The method of control usually employed is to screen patients for MRSA on admission to the ICU and to institute special precautions such as isolation and barrier nursing if they test positive. The authors compared this method with attempts by means of antibacterial products at “decolonization” of those who tested positive, and similar “decolonization” practiced on every patient admitted to an ICU irrespective of whether or not he tested positive for MRSA.
The authors then compared the overall rate of blood-borne infections with MRSA between the groups. They found universal decolonization – the prophylactic use of antibacterials regardless of whether or not patients were initially infected – was by far the most effective, with decolonization of those initially infected next best, and the method most widely used around the world — isolation and special nursing precautions — the least effective.
One of the reasons for the superior efficacy of universal decolonization might have been that those who were infected with MRSA on admission were disinfected straight away rather than after a delay while laboratory results were awaited, and thus the offending organism had no opportunity to spread in the meantime.
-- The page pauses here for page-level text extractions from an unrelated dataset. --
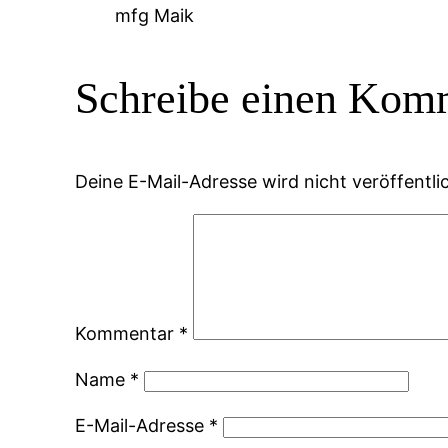
mfg Maik
Schreibe einen Kom
Deine E-Mail-Adresse wird nicht veröffentlic
Kommentar
*
Name
*
E-Mail-Adresse
*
The authors estimated that 54 patients under the scheme of universal decolonization had to be treated in order to prevent one blood-borne infection. The cost of universal decolonization was $40 a head: that is to say, one blood-borne infection was prevented at a cost of $2160. If, as seems likely (though the authors are hesitant on the point), such an infection involves the extra expenditure of more than $2160 per patient, then universal decolonization would lead to economic savings as well as – presumably – to less suffering. (Additional savings would be made by the need for fewer initial laboratory tests.) The trial was not large enough, however, to determine whether any lives would be saved by universal decolonization and if so, how many. It seems to me likely, though, that lives would be saved.
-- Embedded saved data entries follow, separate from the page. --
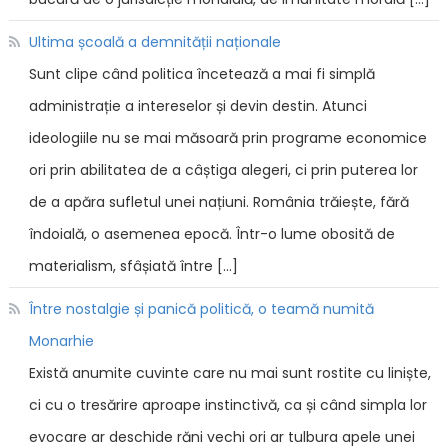
Ultima școală a demnității naționale
Sunt clipe când politica încetează a mai fi simplă
administrație a intereselor și devin destin. Atunci
ideologiile nu se mai măsoară prin programe economice
ori prin abilitatea de a câștiga alegeri, ci prin puterea lor
de a apăra sufletul unei națiuni. România trăiește, fără
îndoială, o asemenea epocă. Într-o lume obosită de
materialism, sfâșiată între […]
Între nostalgie și panică politică, o teamă numită
Monarhie
Există anumite cuvinte care nu mai sunt rostite cu liniște,
ci cu o tresărire aproape instinctivă, ca și când simpla lor
evocare ar deschide răni vechi ori ar tulbura apele unei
The neo-pagans, however, could take some comfort from a caveat issued by the authors. If universal decolonization were instituted, as seems to be the logical practical consequence of the experiment, the bacteria might develop resistance to the products (chlorhexidine and mupirocin) used to disinfect. Indeed, there is already some evidence that this is happening. Thus victory over bacterial infection is only temporary, not final and probably never to be final, given the genetic flexibility of bacteria; medicine is thus an aspect of Man’s Promethean bargain. But temporary victory is to be preferred to perpetual defeat.